Exercise prompt: Copy the entries below word for word, but omit any pictures they contain.
:: Data for the task ::
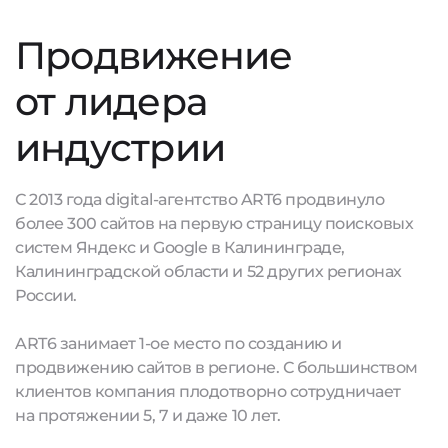
Продвижение
от лидера
индустрии
С 2013 года digital-агентство ART6 продвинуло
более 300 сайтов на первую страницу поисковых
систем Яндекс и Google в Калининграде,
Калининградской области и 52 других регионах
России.
ART6 занимает 1-ое место по созданию и
продвижению сайтов в регионе. С большинством
клиентов компания плодотворно сотрудничает
на протяжении 5, 7 и даже 10 лет.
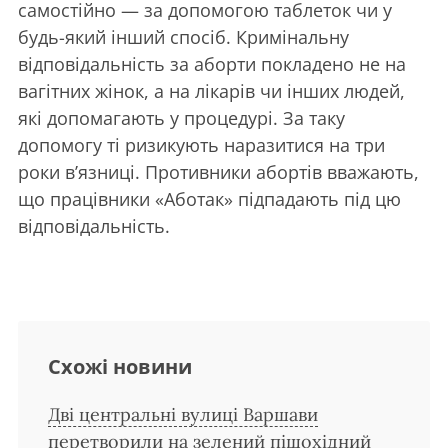
самостійно — за допомогою таблеток чи у
будь-який інший спосіб. Кримінальну
відповідальність за аборти покладено не на
вагітних жінок, а на лікарів чи інших людей,
які допомагають у процедурі. За таку
допомогу ті ризикують наразитися на три
роки в’язниці. Противники абортів вважають,
що працівники «Аботак» підпадають під цю
відповідальність.
Схожі новини
Дві центральні вулиці Варшави
перетворили на зелений пішохідний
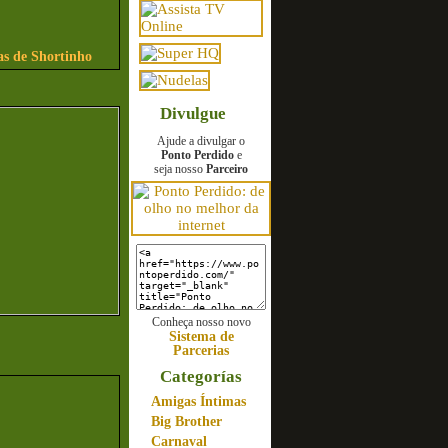
as de Shortinho
Divulgue
Ajude a divulgar o
Ponto Perdido
e
seja nosso
Parceiro
Conheça nosso novo
Sistema de
Parcerias
Categorías
Amigas Íntimas
Big Brother
Carnaval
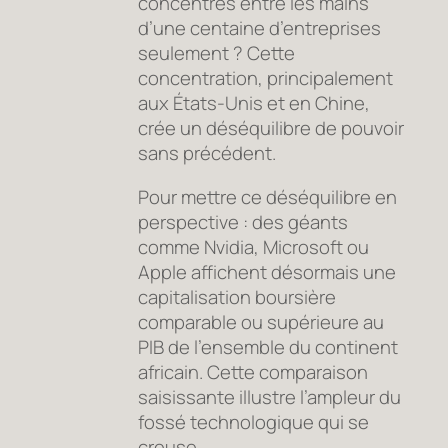
concentrés entre les mains
d’une centaine d’entreprises
seulement ? Cette
concentration, principalement
aux États-Unis et en Chine,
crée un déséquilibre de pouvoir
sans précédent.
Pour mettre ce déséquilibre en
perspective : des géants
comme Nvidia, Microsoft ou
Apple affichent désormais une
capitalisation boursière
comparable ou supérieure au
PIB de l’ensemble du continent
africain. Cette comparaison
saisissante illustre l’ampleur du
fossé technologique qui se
creuse.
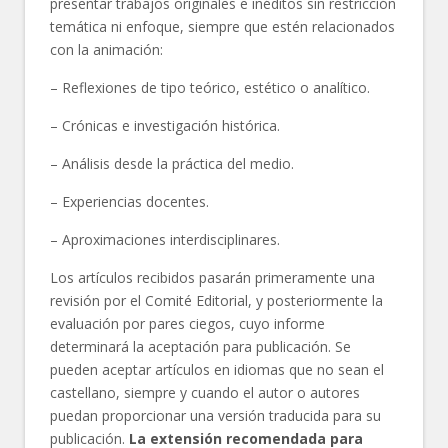
presentar trabajos originales e inéditos sin restricción
temática ni enfoque, siempre que estén relacionados
con la animación:
– Reflexiones de tipo teórico, estético o analítico.
– Crónicas e investigación histórica.
– Análisis desde la práctica del medio.
– Experiencias docentes.
– Aproximaciones interdisciplinares.
Los artículos recibidos pasarán primeramente una
revisión por el Comité Editorial, y posteriormente la
evaluación por pares ciegos, cuyo informe
determinará la aceptación para publicación. Se
pueden aceptar artículos en idiomas que no sean el
castellano, siempre y cuando el autor o autores
puedan proporcionar una versión traducida para su
publicación.
La extensión recomendada para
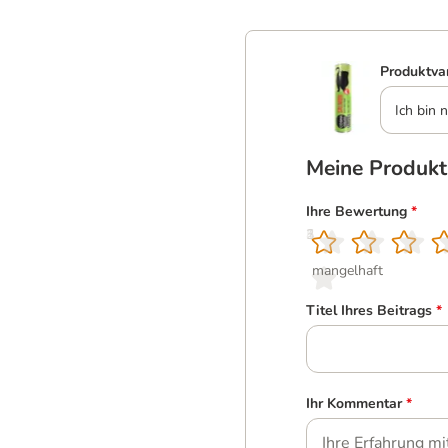
Produktva
Ich bin n
Meine Produk
Ihre Bewertung
*
1
2
3
4
5
mangelhaft
Titel Ihres Beitrags
*
Ihr Kommentar
*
:::
Answer to the exercise:
Продвижение
от лидера
индустрии
С 2013 года digital-агентство ART6 продвинуло
более 300 сайтов на первую страницу поисковых
систем Яндекс и Google в Калининграде,
Калининградской области и 52 других регионах
России.
ART6 занимает 1-ое место по созданию и
продвижению сайтов в регионе. С большинством
клиентов компания плодотворно сотрудничает
на протяжении 5, 7 и даже 10 лет.
самостійно — за допомогою таблеток чи у
будь-який інший спосіб. Кримінальну
відповідальність за аборти покладено не на
вагітних жінок, а на лікарів чи інших людей,
які допомагають у процедурі. За таку
допомогу ті ризикують наразитися на три
роки в’язниці. Противники абортів вважають,
що працівники «Аботак» підпадають під цю
відповідальність.
Схожі новини
Дві центральні вулиці Варшави
перетворили на зелений пішохідний
as de Shortinho
Divulgue
Ajude a divulgar o
Ponto Perdido
e
seja nosso
Parceiro
Conheça nosso novo
Sistema de
Parcerias
Categorías
Amigas Íntimas
Big Brother
Carnaval
concentrés entre les mains
d’une centaine d’entreprises
seulement ? Cette
concentration, principalement
aux États-Unis et en Chine,
crée un déséquilibre de pouvoir
sans précédent.
Pour mettre ce déséquilibre en
perspective : des géants
comme Nvidia, Microsoft ou
Apple affichent désormais une
capitalisation boursière
comparable ou supérieure au
PIB de l’ensemble du continent
africain. Cette comparaison
saisissante illustre l’ampleur du
fossé technologique qui se
creuse.
presentar trabajos originales e inéditos sin restricción
temática ni enfoque, siempre que estén relacionados
con la animación:
– Reflexiones de tipo teórico, estético o analítico.
– Crónicas e investigación histórica.
– Análisis desde la práctica del medio.
– Experiencias docentes.
– Aproximaciones interdisciplinares.
Los artículos recibidos pasarán primeramente una
revisión por el Comité Editorial, y posteriormente la
evaluación por pares ciegos, cuyo informe
determinará la aceptación para publicación. Se
pueden aceptar artículos en idiomas que no sean el
castellano, siempre y cuando el autor o autores
puedan proporcionar una versión traducida para su
publicación.
La extensión recomendada para
Produktva
Ich bin n
Meine Produk
Ihre Bewertung
*
1
2
3
4
5
mangelhaft
Titel Ihres Beitrags
*
Ihr Kommentar
*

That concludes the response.